In the immediate aftermath of the accident, one witness saw petitioner on his cell phone and was bothered by petitioner's lack of remorse when he overheard him tell someone that "he wouldn't be here that much time. He wouldn't be that long." Id at 344, 357. When another witness informed petitioner that he had just killed a woman, petitioner's only response was to ask the witness for a cigarette. Id at 364, 357. Petitioner never came to check on the woman he had killed, or the occupants of the car he had subsequently hit. Id at 286.

Petitioner believes that in light of this record, had counsel introduced evidence of a sleep disorder that caused him to fall suddenly asleep, the jury most likely would not have found that he acted with extreme indifference to the value of human life because he simply fell asleep at the wheel. While petitioner believes such evidence would have been helpful, it is at least equally as likely such evidence would have been damaging to petitioner's case.

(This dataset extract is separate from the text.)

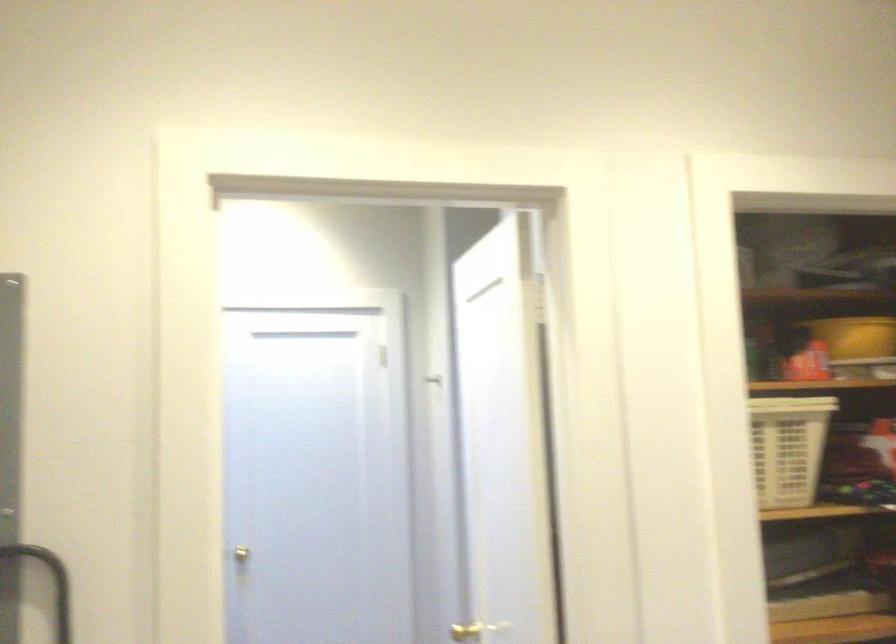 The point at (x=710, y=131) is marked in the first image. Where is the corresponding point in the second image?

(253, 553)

As he testified during his PCR trial, petitioner "had fallen asleep like back in '88 and wrecked my truck because I was driving on the street, and I just fell asleep for a couple of seconds and during that time, I ran into a telephone pole." Respondent's Exhibit 133, p. 8. Such evidence would have shown that despite a known history of falling asleep involuntarily (including at least one incident leading to a car crash), petitioner continued to drive even while exhausted from working very long shifts. It also would do nothing to explain petitioner's indifference to the victims of his actions in the aftermath of the crime.1 As such, counsel's decision not to present this evidence was the kind of reasonable strategic decision to which courts afford a high level of deference, Strickland, 466 U.S. at 689, thus counsel's performance did not fall below an objective standard of reasonableness. For these reasons, the PCR trial court's decision denying relief on this claim was neither contrary to, nor an unreasonable application of, clearly established federal law.

CONCLUSION

For the reasons identified above, the Petition for Writ of Habeas Corpus (#1) is denied. The court declines to issue a Certificate of Appealability on the basis that petitioner has not made a substantial showing of the denial of a constitutional right pursuant to 28 U.S.C. § 2253 (c) (2).

IT IS SO ORDERED.

FootNotes


1. The court also notes that petitioner does not allege in his Petition that his sleep disorder was the cause of the injuries he inflicted. To the contrary, he claims "[t]he reason the car became uncontrollable was because there was a glass that was blocking the brake pe[d]al during the incident." Petition (#1), p. 11. He also claims "he was in fact very alert." Id at 12.